On one of the few occasions Goodison found its collective voice it was because of Seamus Coleman’s reaction to Bolasie’s disinterest in receiving a pass. Coleman then turned on Danny Ings, the Liverpool player closest to the confrontation who must have said something. The Gwladys Street end erupted. It loves Coleman because he is one of the few players left they can really identify with: someone who’s honest, spirited, loyal and above all, is not past his best like others who have been around for a long time. The episode ended with Bolasie being substituted by Allardyce within seconds. Audibly, it was one of Allardyce’s decisions that Goodison agreed with.
It has been eight long seasons since Roy Hodgson’s Liverpool departed this ground on the end of a 2-0 defeat, muttering about how it had somehow been one of the better performances under his guidance in a press room where he asked for the windows to be closed because everyone could hear Evertonians celebrating in the Winslow Hotel.
Considering Liverpool had walloped the Premier League champions-elect on Wednesday night it might seem ridiculous to suggest this was Everton’s best chance of ending their terrible record. Yet Liverpool’s priorities are elsewhere. With fatigue levels increasing, with injuries mounting, with Mohamed Salah absent from the squad and Roberto Firmino missing from the starting team, with Danny Ings starting a Premier League fixture for the first time since October 2015, with Nathaniel Clyne starting the first time this season, and with Ragnar Klavan selected as a left back for the first time since “I don’t know when,” as Jürgen Klopp put it, this was a missed opportunity for Everton.

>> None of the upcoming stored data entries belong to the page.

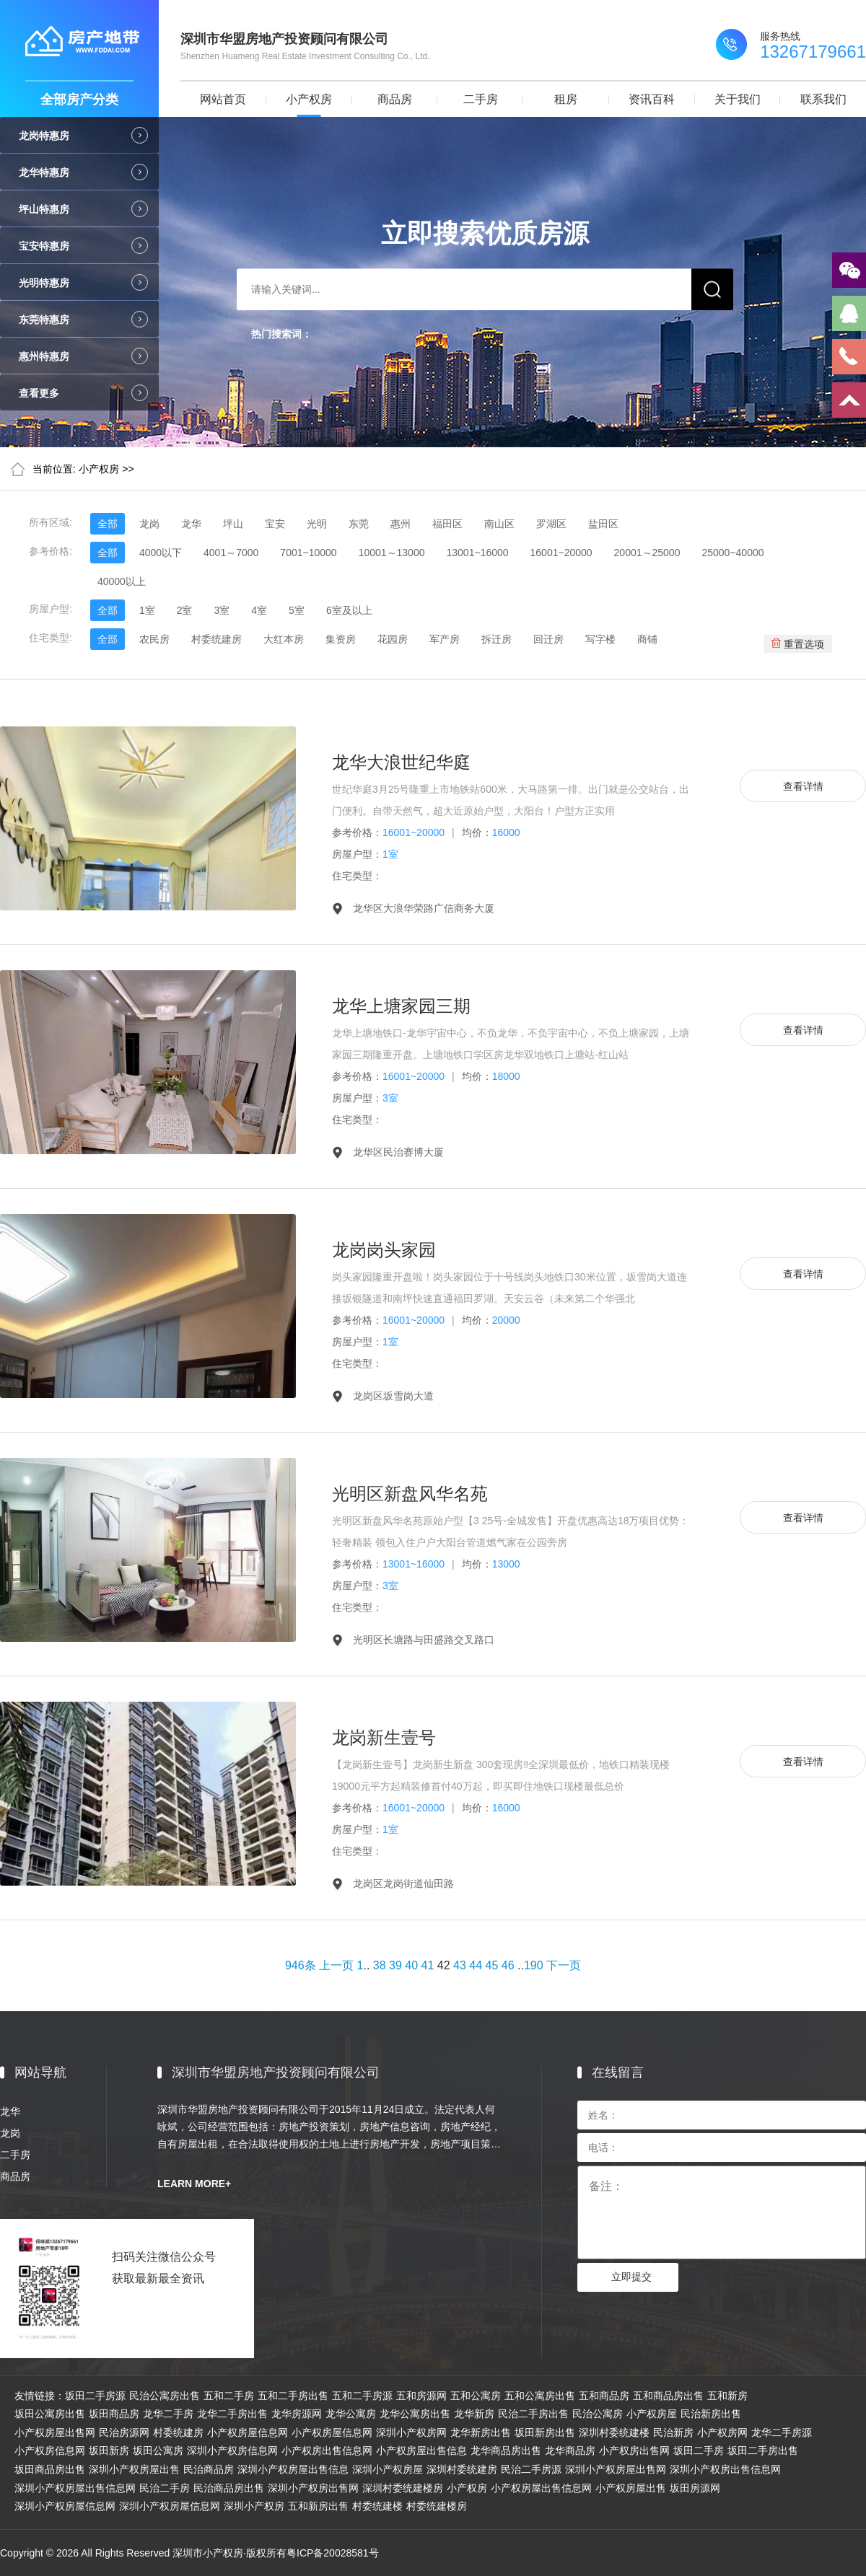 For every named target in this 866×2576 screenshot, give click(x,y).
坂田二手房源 (95, 2396)
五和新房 (727, 2396)
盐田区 (603, 523)
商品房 (394, 99)
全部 (107, 523)
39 (395, 1965)
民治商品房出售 (228, 2488)
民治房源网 (124, 2432)
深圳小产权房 (254, 2506)
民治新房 (673, 2432)
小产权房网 (722, 2432)
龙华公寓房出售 (415, 2414)
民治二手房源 (531, 2469)
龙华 (191, 523)
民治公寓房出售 (164, 2396)
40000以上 (121, 581)
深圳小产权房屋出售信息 (293, 2469)
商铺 (647, 639)
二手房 (480, 99)
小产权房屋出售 (630, 2488)
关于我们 (737, 99)
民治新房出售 (711, 2414)
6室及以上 (349, 610)
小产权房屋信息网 (247, 2432)
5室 (297, 610)
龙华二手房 (168, 2414)
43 (459, 1965)
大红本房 (283, 639)
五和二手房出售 (293, 2396)
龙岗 (149, 523)
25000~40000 (732, 552)
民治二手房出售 (533, 2414)
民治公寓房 (597, 2414)
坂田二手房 (698, 2450)
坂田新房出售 (545, 2432)
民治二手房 (164, 2488)
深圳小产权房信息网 (232, 2450)
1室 (147, 610)
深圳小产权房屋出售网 (615, 2469)
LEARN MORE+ (194, 2183)
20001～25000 (647, 552)
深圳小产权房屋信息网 (64, 2506)
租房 (565, 99)
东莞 (359, 523)
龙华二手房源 (781, 2432)
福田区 (447, 523)
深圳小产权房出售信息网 (725, 2469)
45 (492, 1965)
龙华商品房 (570, 2450)
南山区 (499, 523)
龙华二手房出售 (232, 2414)
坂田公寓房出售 (49, 2414)
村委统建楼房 (436, 2506)
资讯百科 (652, 99)
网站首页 (223, 99)
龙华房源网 (296, 2414)
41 (427, 1965)
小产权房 (309, 99)
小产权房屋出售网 (54, 2432)
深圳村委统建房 (462, 2469)
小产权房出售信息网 (326, 2450)
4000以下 (160, 552)
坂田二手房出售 (762, 2450)
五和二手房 (229, 2396)
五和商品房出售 (668, 2396)
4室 (259, 610)
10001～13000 (392, 552)
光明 (317, 523)
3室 (221, 610)
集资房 (340, 639)
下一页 (563, 1965)
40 (411, 1965)
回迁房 (548, 639)
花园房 (392, 639)
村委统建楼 (377, 2506)
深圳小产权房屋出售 (134, 2469)
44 (475, 1965)
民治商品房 (208, 2469)
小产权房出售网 (634, 2450)
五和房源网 (421, 2396)
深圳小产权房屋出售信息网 (75, 2488)
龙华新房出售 (480, 2432)
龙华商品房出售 (506, 2450)
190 (533, 1965)
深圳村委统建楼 (614, 2432)
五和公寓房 (475, 2396)
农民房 (154, 639)
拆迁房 (496, 639)
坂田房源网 (695, 2488)
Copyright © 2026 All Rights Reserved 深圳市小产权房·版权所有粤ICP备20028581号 (189, 2553)
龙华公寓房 (350, 2414)
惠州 (400, 523)
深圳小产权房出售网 (313, 2488)
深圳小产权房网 (411, 2432)
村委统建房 (216, 639)
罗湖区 (551, 523)
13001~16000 (477, 552)
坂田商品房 (114, 2414)
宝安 (275, 523)
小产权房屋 (651, 2414)
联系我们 (823, 99)
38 (379, 1965)
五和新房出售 (318, 2506)
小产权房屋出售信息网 (541, 2488)
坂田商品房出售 (49, 2469)
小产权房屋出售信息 (421, 2450)
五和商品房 (604, 2396)
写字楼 (600, 639)
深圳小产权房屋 (387, 2469)
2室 (185, 610)
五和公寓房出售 (539, 2396)
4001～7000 (231, 552)
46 (508, 1965)
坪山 (233, 523)
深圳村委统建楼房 (402, 2488)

The crowd did not mind when Allardyce made his last substitution, introducing Beni Baningime for Tom Davies. By then Klopp had taken off Liverpool’s man-of-the match, James Milner, as well as Sadio Mané. Yet Allardyce was replacing an attacking midfielder with a defensive one. Though Everton increased pressure thereafter as Liverpool tired, the lack of a striker in the box to reach Cenk Tosun’s flick-ons or Dominic Calvert-Lewin’s crosses ended up separating one point from three. Why did Allardyce not use Oumar Niasse instead?
Allardyce would stress his substitutions, including that of Wayne Rooney, “made a difference” but it wasn’t enough of a difference. Rooney was furious when he was brought off, shouting “f**king bullsh*t” from the bench. It was, Wayne. Oh, it really was.